Please be kind. I have had at least one not very nice comment when I posted about this to a vegan Facebook group. Being kind to people who aren’t vegan, who are just going vegan, v-curious and those who cheat/slip up on veganism doesn’t equate to supporting animal cruelty. You need to be kind to people as well...
How would you feel if the same thing were done with human breast milk? After all, human breast milk is much better suited for humans than cow's milk. We could put a bunch of women in a farm and impregnate them so they have babies and start producing breast milk. We wouldn't kill the babies; we would leave them with their mothers until they're weaned. (But we can't let them stay with their mother too long because we need to take their mother's breast milk and sell it; otherwise, how would we make any money?) Then, when the woman stopped producing milk, we would have to make her pregnant again so that she would produce more milk.
I don't consider impregnating cows against their wishes, and then taking away their babies after a while, to be humane, but even for people who think it is, such "milk" would be extremely expensive. Not only would the calves be drinking most of the milk, but cows are not able to get pregnant forever. Keeping all those cows around after they can no longer give birth and produce breast milk seems extremely inefficient. If all cow's milk were produced this way, only the wealthiest people would be able to afford it; most people would not be able to eat or drink dairy products.

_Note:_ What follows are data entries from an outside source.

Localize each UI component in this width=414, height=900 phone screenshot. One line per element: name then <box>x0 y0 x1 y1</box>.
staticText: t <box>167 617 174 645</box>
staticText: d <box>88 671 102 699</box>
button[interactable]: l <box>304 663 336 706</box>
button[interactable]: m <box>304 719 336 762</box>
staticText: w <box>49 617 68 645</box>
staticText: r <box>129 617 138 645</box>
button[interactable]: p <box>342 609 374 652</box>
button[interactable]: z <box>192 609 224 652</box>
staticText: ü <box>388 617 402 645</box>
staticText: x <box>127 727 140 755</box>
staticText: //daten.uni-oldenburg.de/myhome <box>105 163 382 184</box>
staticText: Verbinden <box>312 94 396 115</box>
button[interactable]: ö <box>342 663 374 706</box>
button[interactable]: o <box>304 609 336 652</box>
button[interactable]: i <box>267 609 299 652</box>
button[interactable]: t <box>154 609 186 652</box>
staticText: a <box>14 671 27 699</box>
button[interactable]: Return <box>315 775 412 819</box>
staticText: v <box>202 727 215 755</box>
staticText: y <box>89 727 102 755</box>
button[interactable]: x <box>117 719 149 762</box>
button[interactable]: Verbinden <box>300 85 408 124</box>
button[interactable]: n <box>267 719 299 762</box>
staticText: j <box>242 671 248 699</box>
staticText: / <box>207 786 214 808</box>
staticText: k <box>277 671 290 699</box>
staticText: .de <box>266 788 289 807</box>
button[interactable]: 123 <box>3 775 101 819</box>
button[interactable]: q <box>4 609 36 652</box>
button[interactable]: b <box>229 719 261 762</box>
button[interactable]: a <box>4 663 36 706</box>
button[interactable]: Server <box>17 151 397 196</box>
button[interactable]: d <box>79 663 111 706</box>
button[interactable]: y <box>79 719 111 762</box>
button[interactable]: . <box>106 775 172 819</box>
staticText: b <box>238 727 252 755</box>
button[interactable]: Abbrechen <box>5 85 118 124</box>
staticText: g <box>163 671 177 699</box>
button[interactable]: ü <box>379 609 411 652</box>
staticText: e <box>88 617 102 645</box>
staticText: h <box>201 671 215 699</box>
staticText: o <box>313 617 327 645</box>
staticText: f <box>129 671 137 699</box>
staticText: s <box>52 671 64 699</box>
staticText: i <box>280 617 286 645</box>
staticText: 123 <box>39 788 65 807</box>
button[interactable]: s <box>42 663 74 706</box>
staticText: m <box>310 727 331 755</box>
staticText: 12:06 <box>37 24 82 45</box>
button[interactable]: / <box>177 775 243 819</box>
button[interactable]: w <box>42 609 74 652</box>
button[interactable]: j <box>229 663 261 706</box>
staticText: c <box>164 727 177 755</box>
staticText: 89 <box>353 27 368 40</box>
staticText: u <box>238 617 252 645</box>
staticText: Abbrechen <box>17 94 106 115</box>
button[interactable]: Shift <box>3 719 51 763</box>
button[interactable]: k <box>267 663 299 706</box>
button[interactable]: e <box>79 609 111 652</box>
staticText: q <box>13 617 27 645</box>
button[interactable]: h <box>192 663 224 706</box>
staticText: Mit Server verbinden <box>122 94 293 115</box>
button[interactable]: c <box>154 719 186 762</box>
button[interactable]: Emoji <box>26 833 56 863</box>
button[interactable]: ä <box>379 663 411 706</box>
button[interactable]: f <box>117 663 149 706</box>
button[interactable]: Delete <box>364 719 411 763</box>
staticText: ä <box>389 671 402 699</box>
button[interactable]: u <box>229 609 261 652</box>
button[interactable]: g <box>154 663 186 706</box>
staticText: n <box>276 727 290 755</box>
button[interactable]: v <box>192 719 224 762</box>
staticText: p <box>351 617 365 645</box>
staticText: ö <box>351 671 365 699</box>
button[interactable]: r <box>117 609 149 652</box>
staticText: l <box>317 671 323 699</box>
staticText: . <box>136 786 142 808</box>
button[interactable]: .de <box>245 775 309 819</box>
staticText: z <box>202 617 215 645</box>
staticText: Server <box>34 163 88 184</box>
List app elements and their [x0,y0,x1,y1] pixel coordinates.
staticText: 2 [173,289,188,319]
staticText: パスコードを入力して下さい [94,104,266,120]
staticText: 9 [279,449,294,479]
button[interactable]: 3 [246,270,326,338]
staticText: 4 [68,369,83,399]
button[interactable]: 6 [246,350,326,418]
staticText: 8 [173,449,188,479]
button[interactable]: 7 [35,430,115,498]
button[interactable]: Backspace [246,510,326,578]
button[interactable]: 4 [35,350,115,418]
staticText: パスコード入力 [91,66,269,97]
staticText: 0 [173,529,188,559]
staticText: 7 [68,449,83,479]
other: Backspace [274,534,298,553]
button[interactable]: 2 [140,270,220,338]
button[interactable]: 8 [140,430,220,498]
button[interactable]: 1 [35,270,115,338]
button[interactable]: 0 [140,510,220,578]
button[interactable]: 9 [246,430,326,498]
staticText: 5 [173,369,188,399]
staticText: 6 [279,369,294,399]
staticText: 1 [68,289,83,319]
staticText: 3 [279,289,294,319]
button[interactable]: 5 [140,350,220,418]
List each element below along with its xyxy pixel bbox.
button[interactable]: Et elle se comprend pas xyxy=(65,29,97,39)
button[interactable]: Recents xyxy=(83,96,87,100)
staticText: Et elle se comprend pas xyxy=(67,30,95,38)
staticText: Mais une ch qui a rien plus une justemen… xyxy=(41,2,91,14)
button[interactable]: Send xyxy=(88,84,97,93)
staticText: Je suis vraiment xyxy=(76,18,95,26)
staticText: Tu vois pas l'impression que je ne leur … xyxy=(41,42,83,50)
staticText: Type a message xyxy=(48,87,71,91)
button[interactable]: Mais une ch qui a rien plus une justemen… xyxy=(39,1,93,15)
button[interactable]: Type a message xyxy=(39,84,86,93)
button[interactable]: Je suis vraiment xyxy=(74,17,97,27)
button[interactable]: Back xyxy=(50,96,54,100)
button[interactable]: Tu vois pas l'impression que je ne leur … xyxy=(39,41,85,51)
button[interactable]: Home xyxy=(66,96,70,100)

Considering how tasty soymilk is, and how much healthier it is for humans, I have trouble seeing why anyone would support an industry that keeps cows confined, repeatedly impregnates them, and sells their breast milk. There is something very unnatural, let alone cruel, in all of this.
Many vegans feel horrible about the way our society treats animals. They are often stressed out because they are surrounded by the carcasses and secretions of dead animals wherever they go. They don't want to have to constantly defend their decision to live a more compassionate life. They don't want to have to explain to people why they refuse to eat animal products that were produced in supposedly humane ways. They don't want to have to think about the specifics of artifically impregnating cows and then taking away their babies and their milk. It causes vegans mental pain and anguish to have to answer this sort of question. It is therefore unkind to ask them this sort of question. That's why some of them respond unkindly.
The question of whether you want to support cruelty to animals is one that is between you and your conscience.
You need to decide whether it is consistent with your core beliefs. No one, vegan or non-vegan, can help you with that.